11. Mes hommes
Point de vue de Danielle
Depuis la mort des jumeaux, Étienne et Ethan, pas un jour ne passe sans que je ne pense à Clément. Le seul de la fratrie à ne jamais donner de nouvelles. Nous étions très proches et même s'il ne m'avait jamais caché son envie de s'en aller, son départ a été trop brusque pour qu'il soit anodin. Son emménagement à Los Angeles a laissé un grand vide dans ma vie.
Les derniers mois, il était très renfermé. Je le voyais souvent songeur, voir inquiet. Puis un matin, il est venu me trouver, sa valise en main. Il ne voulait pas d'adieux à rallonges et n'avait donc prévenu que moi. Il s'était approché, m'avait prise dans ses bras et sans un mot de plus, s'en était allé. C'était mon frère tout craché. Nous n'avions pas besoin de longs discours pour nous comprendre. La peine et la détermination que j'avais lues dans ses yeux valaient tous les discussions que nous aurions pu avoir.
À son arrivée en Amérique, il m'avait simplement envoyé une carte postale pour me dire de ne pas m'inquiéter, qu'il était à LA. Depuis, je n'ai plus eu aucun contact avec lui. Il a changé de numéro de téléphone et même avec l'adresse d'expédition de la carte, nous n'avons pas pu le retrouver. Mon cœur de sœur souffre mais je sais que sa survie en dépendait. Il n'est pas le genre d'homme à prendre des décisions à la légère.
Être couchée dans ce lit n'est décidément pas bon pour mon moral. Je rumine beaucoup trop sur des sujets aussi douloureux que divers. L'ennui est un ennemi mortel au même titre que le reste. Je n'ai jamais été habituée à rester sans rien faire et c'est assez perturbant. La seule distraction que j'ai eue était la visite de Joy.
À mon grand désespoir, je reconnais ce mal-être qui me prend en repensant à elle: l'envie.
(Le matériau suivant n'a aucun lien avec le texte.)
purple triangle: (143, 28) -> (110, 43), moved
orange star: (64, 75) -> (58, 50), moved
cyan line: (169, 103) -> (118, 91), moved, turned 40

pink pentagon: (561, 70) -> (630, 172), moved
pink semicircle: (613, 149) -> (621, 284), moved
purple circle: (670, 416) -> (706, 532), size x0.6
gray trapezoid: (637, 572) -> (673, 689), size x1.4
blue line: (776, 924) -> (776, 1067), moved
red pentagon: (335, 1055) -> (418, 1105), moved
Sur le chemin du retour, la jeune fille m'avait expliqué quelques anecdotes les concernant, elle et sa famille. Ils sont aussi différents que l'on puisse l'être et même si cela peut paraître étrange, leur groupe fonctionne! C'est un mélange de plusieurs personnalités, chacun ayant ses défauts et ses qualités. C'est un peu comme l'armée, la hiérarchie et les ordres en moins. Bien qu'en y réfléchissant, ici ils se sont choisis alors que nous sommes simplement mis ensemble et nous faisons avec.
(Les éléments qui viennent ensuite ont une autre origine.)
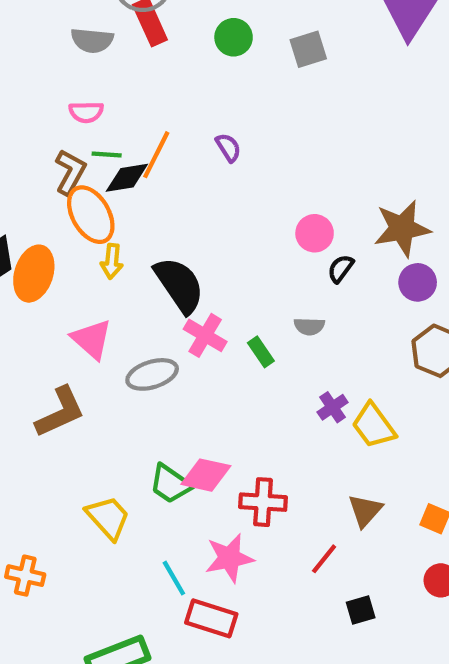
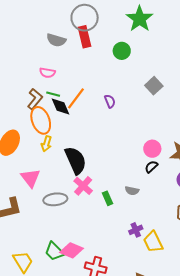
gray square: (308, 49) -> (154, 86), moved, turned -36
black diamond: (127, 178) -> (61, 106), turned 65
pink circle: (315, 233) -> (152, 149), moved

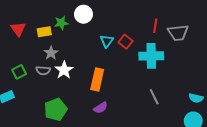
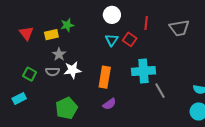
white circle: (83, 14) -> (112, 15), moved
red line: (155, 26) -> (146, 23), moved
cyan cross: (151, 56) -> (143, 71), moved
white star: (64, 70) -> (72, 70), turned 30
green square: (19, 72) -> (30, 74), turned -32

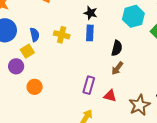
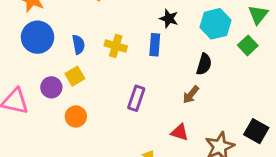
black star: (90, 13) -> (169, 19), moved
black semicircle: (117, 48) -> (204, 64), moved
yellow square: (27, 51) -> (75, 76), moved
purple rectangle: (89, 85) -> (136, 98), moved

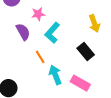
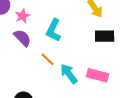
pink star: (38, 14) -> (22, 16), moved
black rectangle: (86, 51) -> (105, 36), moved, turned -36

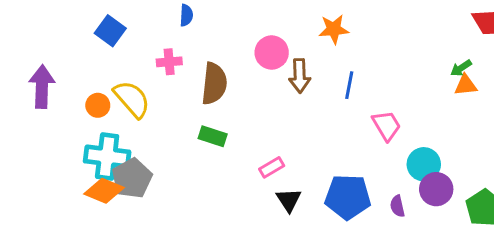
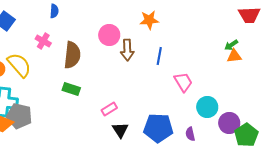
pink cross: (169, 62) -> (43, 41), turned 35
gray pentagon: (132, 178) -> (19, 116), turned -30
purple circle: (436, 189) -> (229, 123), moved

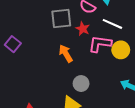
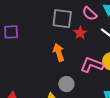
purple square: (13, 44) -> (11, 32), turned 35
pink L-shape: (100, 44) -> (92, 65), moved

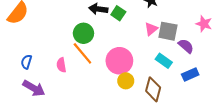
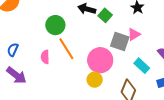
gray square: (168, 31) -> (120, 42), moved
green circle: (83, 33) -> (55, 25), moved
yellow circle: (126, 81) -> (95, 80), moved

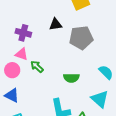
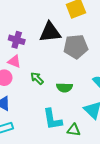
black triangle: (56, 24) -> (50, 32), size x1.6
green arrow: (37, 67) -> (37, 78), moved

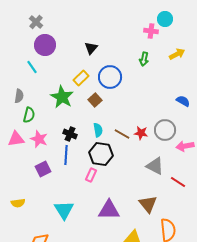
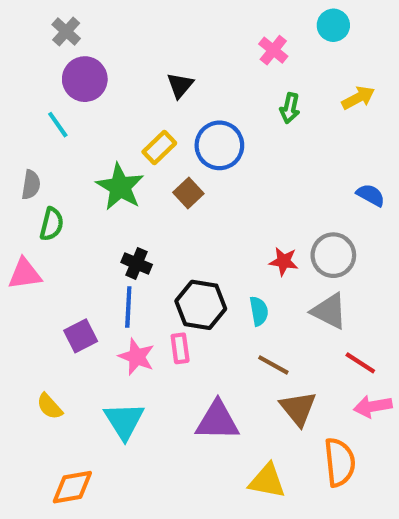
pink cross: (151, 31) -> (273, 50), moved, turned 32
cyan semicircle: (98, 130) -> (259, 311), moved
brown line: (122, 134) -> (273, 365), moved
pink star: (39, 139) -> (137, 357), moved
pink arrow: (185, 146) -> (373, 406), moved
gray triangle: (155, 166) -> (329, 311), moved
pink rectangle: (91, 175) -> (180, 348), turned -32
yellow semicircle: (18, 203) -> (50, 406), moved, turned 56

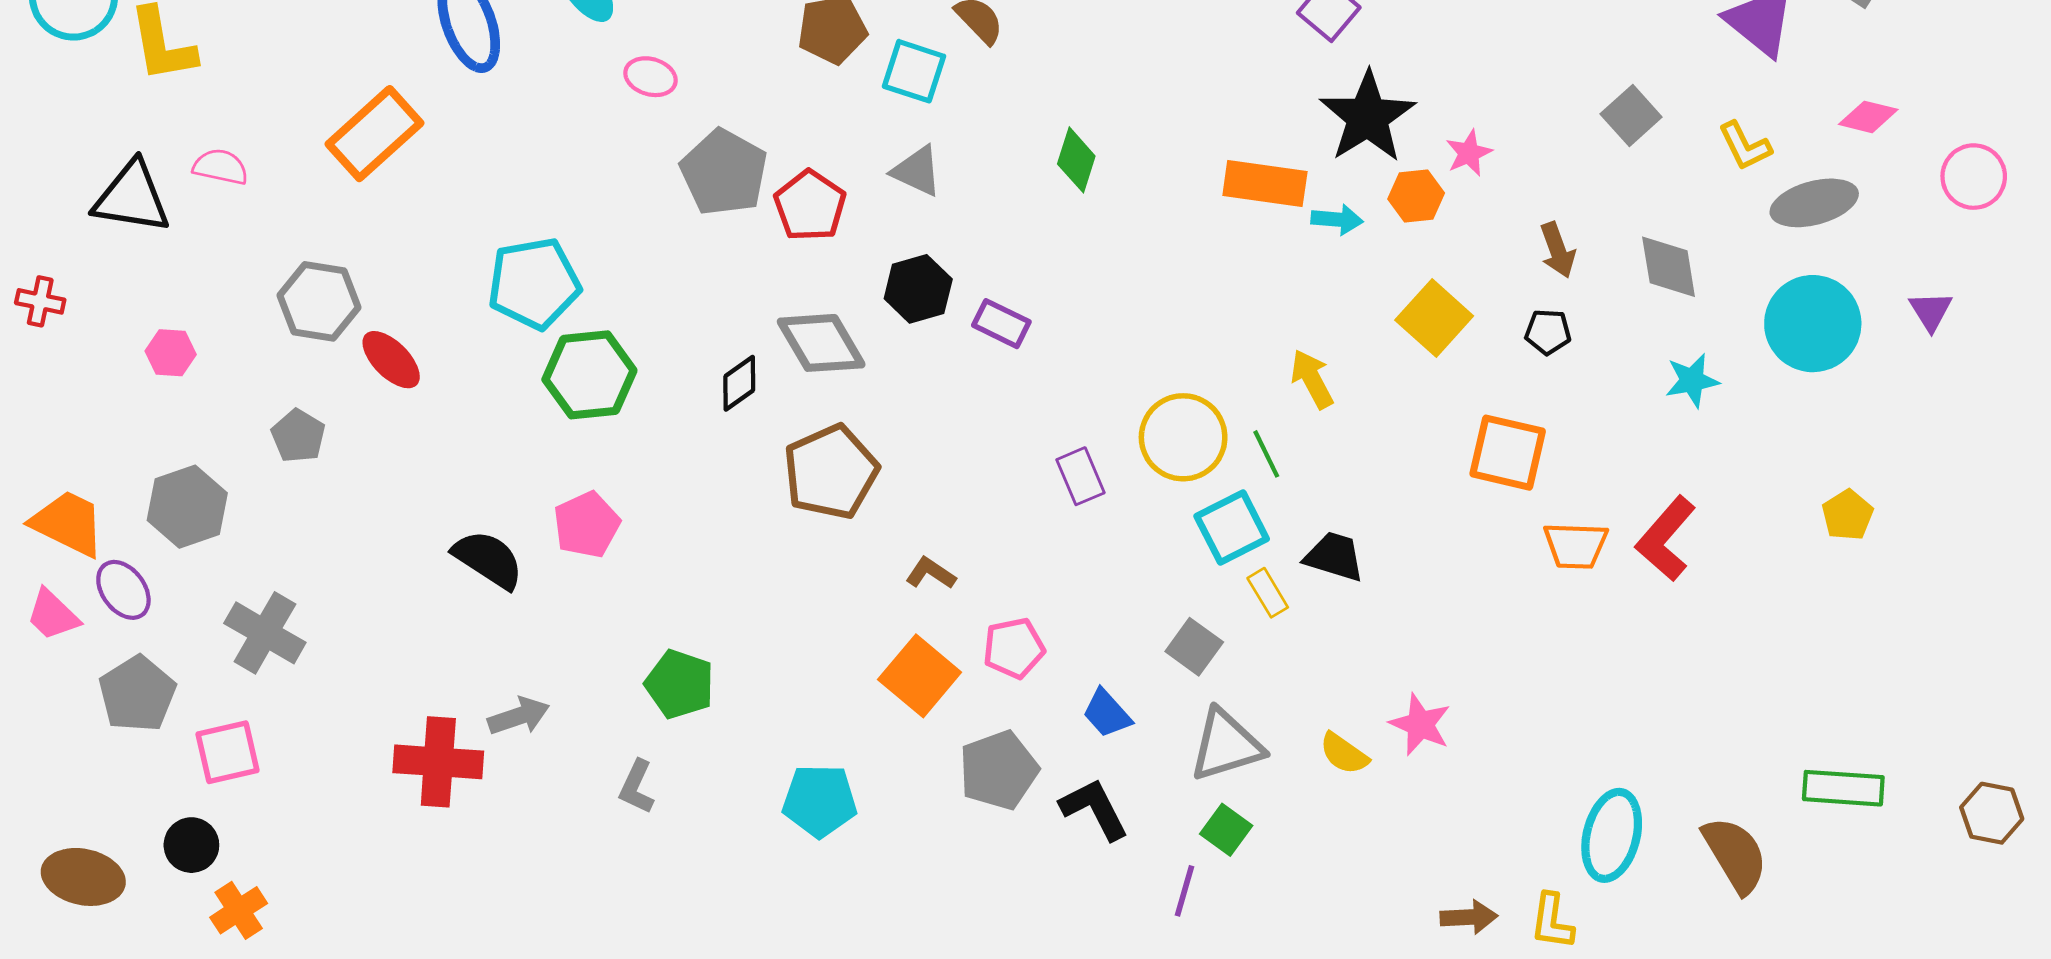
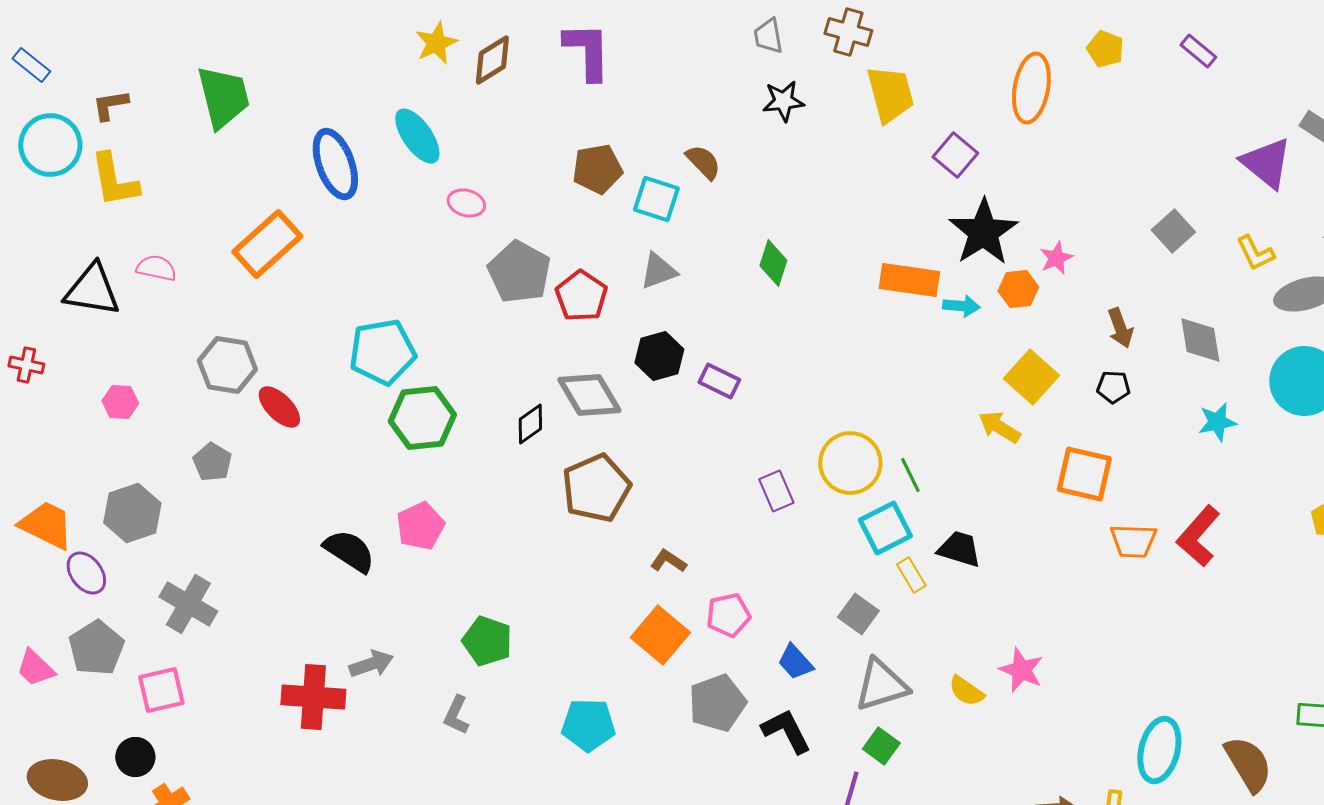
gray triangle: (917, 171) -> (658, 271), turned -45
yellow arrow: (1312, 379) -> (999, 427), moved, turned -30
pink trapezoid: (53, 615) -> (35, 668), moved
Maintenant que j'y pense, Audrey m'a dit qu'elle connaissait très bien Shadow. Se pourrait-il qu'il fasse partie de cette bande d'amis? Et que Lucas et Joy le connaisse? Le monde serait vraiment petit si tel était le cas.
En parlant de lui, je me demande s'il a reçu ma dernière lettre. J'ai mis du temps à l'écrire. Mes idées sont plutôt noires en ce moment et essayer de trouver quelque chose à lui expliquer ne fut pas une chose aisée! Mais qu'importe. Il connaît pertinemment ma situation et ne s'attendait pas à avoir des paroles joyeuses et délurées.
Du grabuge se fit entendre dans le couloir d'habitude si paisible. Qui peut bien débouler ici avec si peu de respect pour les malades? Le bruit se rapprocha de ma chambre et me rendit de plus en plus perplexe. Ce sont des pas rapides apparemment.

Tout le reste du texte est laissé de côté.